***** Data for this exercise *****

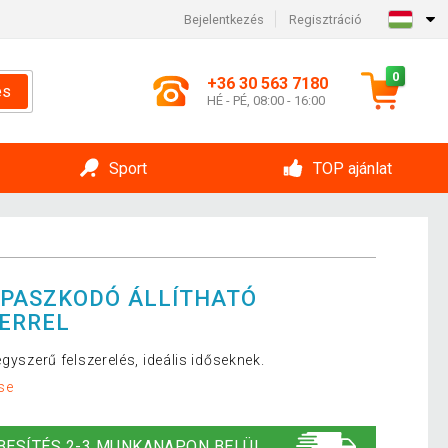
Bejelentkezés
Regisztráció
0
+36 30 563 7180
és
HÉ - PÉ, 08:00 - 16:00
Sport
TOP ajánlat
APASZKODÓ ÁLLÍTHATÓ
DERREL
gyszerű felszerelés, ideális időseknek.
se
BESÍTÉS 2-3 MUNKANAPON BELÜL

*****

## Exercise brief
All of the data above needs to be retyped exactly, with the pictures removed.

## Solution to this task
Bejelentkezés
Regisztráció
0
+36 30 563 7180
és
HÉ - PÉ, 08:00 - 16:00
Sport
TOP ajánlat
APASZKODÓ ÁLLÍTHATÓ
DERREL
gyszerű felszerelés, ideális időseknek.
se
BESÍTÉS 2-3 MUNKANAPON BELÜL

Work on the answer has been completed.